Throughout my time in Russia, I am seen as a marvel and an oddity. I am but an eclectic collection of seemingly disparate identities–Russian, Armenian, Ghanaian. My tongue easily curls to roll my R’s like any real Russian would. And yet, I stumble as words tumble awkwardly around, while I try to keep cool and prove that I belong. “

Day two of my first time ever in Russia — I find myself struggling to remember the path back home from the bus stop. I search eagerly for a sign, a hint of familiarity, but it escapes me. I hesitate, pausing long enough to be recognized as a foreigner, though I know my dark brown skin has already betrayed me.

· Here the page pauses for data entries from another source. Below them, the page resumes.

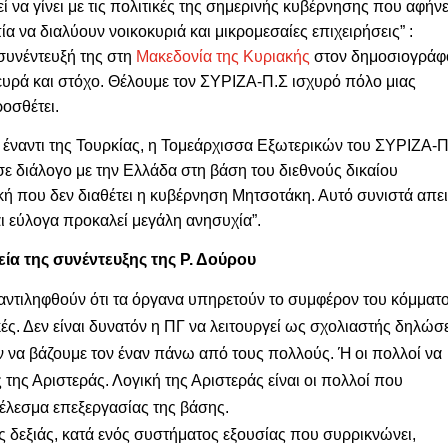
ί να γίνει με τις πολιτικές της σημερινής κυβέρνησης που αφήνε
ία να διαλύουν νοικοκυριά και μικρομεσαίες επιχειρήσεις” :
συνέντευξή της στη
Μακεδονία της Κυριακής
στον δημοσιογράφ
λευρά και στόχο. Θέλουμε τον ΣΥΡΙΖΑ-Π.Σ ισχυρό πόλο μιας
οσθέτει.
 έναντι της Τουρκίας, η Τομεάρχισσα Εξωτερικών του ΣΥΡΙΖΑ-
σε διάλογο με την Ελλάδα στη βάση του διεθνούς δικαίου
ή που δεν διαθέτει η κυβέρνηση Μητσοτάκη. Αυτό συνιστά απε
αι εύλογα προκαλεί μεγάλη ανησυχία”.
ία της συνέντευξης της Ρ. Δούρου
α αντιληφθούν ότι τα όργανα υπηρετούν το συμφέρον του κόμματ
κές. Δεν είναι δυνατόν η ΠΓ να λειτουργεί ως σχολιαστής δηλώ
 να βάζουμε τον έναν πάνω από τους πολλούς. Ή οι πολλοί να
ς της Αριστεράς. Λογική της Αριστεράς είναι οι πολλοί που
έλεσμα επεξεργασίας της βάσης.
ς δεξιάς, κατά ενός συστήματος εξουσίας που συρρικνώνει,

They are sitting far enough that I do not view them as a threat. And yet, as soon as they start calling out to me, my heartbeat quickens. I inhale sharply and forget to exhale for a second too long, feeling the tight pressure of my gulp of air pressing against my chest.

“Africa! Africa! Africa!”

They jeer at me from afar, and I feel their bulging eyes following me as I quicken my pace. Hot tears rush to my eyes. I hold them back just enough but a single drop manages to escape. I bite my lip in an effort to remain strong.

As I walk, my mind floats back to the airplane- Aeroflot. Even before I landed, I was marked as other…

The flight attendant asks me in broken English for my drink order. I respond tersely– “Coke, please”. I watch as he interacts with others around in me in Russian. He returns again a little later and asks what I would like for dinner.

I respond swiftly and confidently in Russian. This time he stops, staring wide-eyed. He is incredulous. I feel the eyes of my Russian neighbors trained on me as they too discover my secret. I speak Russian!

I finally land at my host family’s house. I enter to find my host sister sitting at the kitchen table drinking tea.

“How was your day?” she asks me in Russian.

I cave and tell her about the drunk men yelling at me on the street. She laughs it off and tells me not to pay attention. But it’s difficult for me to ignore the yells and jeers. How do I pretend not to notice the constant staring? How do I pretend not to hear the whispers in the marshrutka (a Russian mode of public transit, akin to a minibus)?

I thought I would feel at home in Russia. I have returned for the first time to my motherland. I expect to find the familiar warmth of my mother’s arms and my grandmother’s sweet kisses. Instead, I am reminded of my outsider status at every twist and turn.

How does an Afro-Russian feel at home amidst the disbelief?

Under the sky of my Africa, I find Pushkin, the father of Russian literature. His African roots all but white-washed, they try to forget about his black great-grandfather. But they cannot erase his curly hair and dark brown eyes. He occupies a space in the margins, simultaneously familiar and yet so foreign. I share the liminal space with him as both an outsider and a znakomstvo (someone who is familiar to you/ an acquaintance).

Throughout my time in Russia, I am seen as a marvel and an oddity. I am but an eclectic collection of seemingly disparate identities–Russian, Armenian, Ghanaian.

My tongue easily curls to roll my R’s like any real Russian would. And yet, I stumble as words tumble awkwardly around, while I try to keep cool and prove that I belong.

Russia is my unfamiliar home–a foggy, half-formed memory of a brand new place I have only just met. At times, I feel so on edge, trying not to cut my tongue against my chattering teeth. But there are those soft moments of familiarity that carry me through these long two months.

It is in those tender moments when I find myself singing along to Russian melodies I have loved since childhood that I feel at home. It is in those moments of peace and certainty that I am my free black self in Russia.